Surely the Canadian-American Catholic priest who took to the airwaves since June 1930 could not have been in direct Nazi pay? Wrong. The National Archives are littered with documents proving that the priest was on the take. And why not? The America he broadcast to in 1930 was bust, just like Germany after 1918. Investors in the stock market were looking at profits down some 45.9 percent in the leading two hundred industrial companies. Steel production was down 60 percent; automobile production a staggering 60 percent. Farmers selling wheat in the autumn of 1930 were getting half of what they had been offered in 1929. Office workers, if they still had jobs, watched the breadlines form and wondered if the lines might not be for banks about to close. (By December, there were 328 banks closing each month.)

So when Father Charles E. Coughlin took to the airwaves on Station WJR Detroit with his richly mellow, reassuring voice, his ingratiating charm just begged his listeners to wrap their arms around and listen to his own brand of “Fireside Chat.” Cloaking his fascist message in words of the times, Father Coughlin had discovered his pulpit. His listeners were, like the Germans in 1918, angry. Really angry at bankers. They feared the Communists more than the Fascists, and like other demagogues, Coughlin built his Church of the Little Flower on the wretchedness of others. By early 1933, it was estimated that Coughlin had an audience of ten million people in the U.S.A, and only a handful of critics. But that December, CBS refused to renew his contract unless his sermons were submitted to censorship prior to his broadcasts. Why?

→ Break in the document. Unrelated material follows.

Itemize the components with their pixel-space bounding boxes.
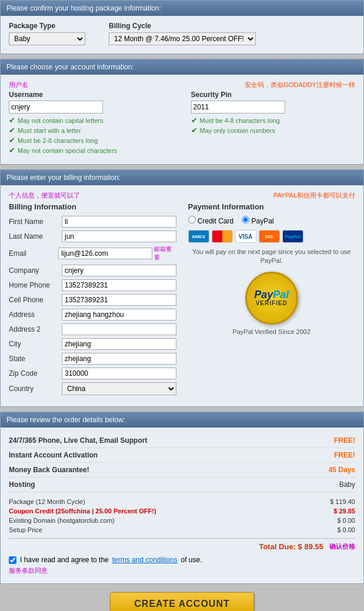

Incensed Americans—Jews, Protestants, Catholics and others—ran to Father Coughlin’s defense. No one else stood up for America’s poor. They became members of his People’s Lobby, partly-funding his programs on another station, increasing his hook-up from twenty-nine to thirty-five stations. Enter August T. Gausebeck, Göring’s banker in America. If Coughlin took off the gloves and plainly said what he meant, Gausebeck would fund any shortfalls the good father might experience—in five to ten dollar untraceable donations. So Coughlin, freed from tedious financial burdens, spoke out against the C.I.O. and organized labor; against the League of Nations, swaying millions to vote as he saw it. Coughlin threw his considerable weight behind Franklin D. Roosevelt, and in the good father’s opinion, brought about Roosevelt’s first presidential victory. Angered that Roosevelt did not recognize his contribution, he turned on the president-elect. Coughlin publicly called Roosevelt a “liar.” That was his first big mistake.

He also spoke out vociferously against the “money lenders”—meaning Jews—and adopted the platform of a man eager to install the first American Reichstag. Coughlin leaned further to the right, republishing the disreputable forgery The Protocols of Zion in his magazine Social Justice and attacked American unionism as having its headquarters in Moscow. (Much of the commentary in Social Justice regarding Jews was taken verbatim from the speeches of Joseph Goebbels, literally line by line.)

Roosevelt was in the pocket of the “money lenders,” Coughlin endlessly jeered. Cheered at the German-American Bund meeting at Madison Square Garden in 1939, Coughlin and his platoons of Christian Front followers were revealed as nothing more than criminal thugs, out to terrify the neighborhoods they lived in. As hundreds were arrested for their violence and pointed racial hatred, claiming Coughlin as their spiritual father, the radio priest ran hot and cold in reply, depending on his audience.

By the time Pearl Harbor came, Coughlin had three-quarters of the United States clamoring for his scalp and demanding to lock up his lunatic fringe. Like Hitler, his little empire lasted a scant twelve years. The Catholic Church had cut him loose, clearly recognizing Nazi ideals, Nazi methods and the un-Christian message Coughlin preached. Yet his fascist worldview remains a danger today. Preaching hatred is not freedom of expression. It is dangerous, deadly propaganda—intent on destroying our souls through fear. We would all do well to learn the lessons of history, and understand how forces that use our democracy against us work.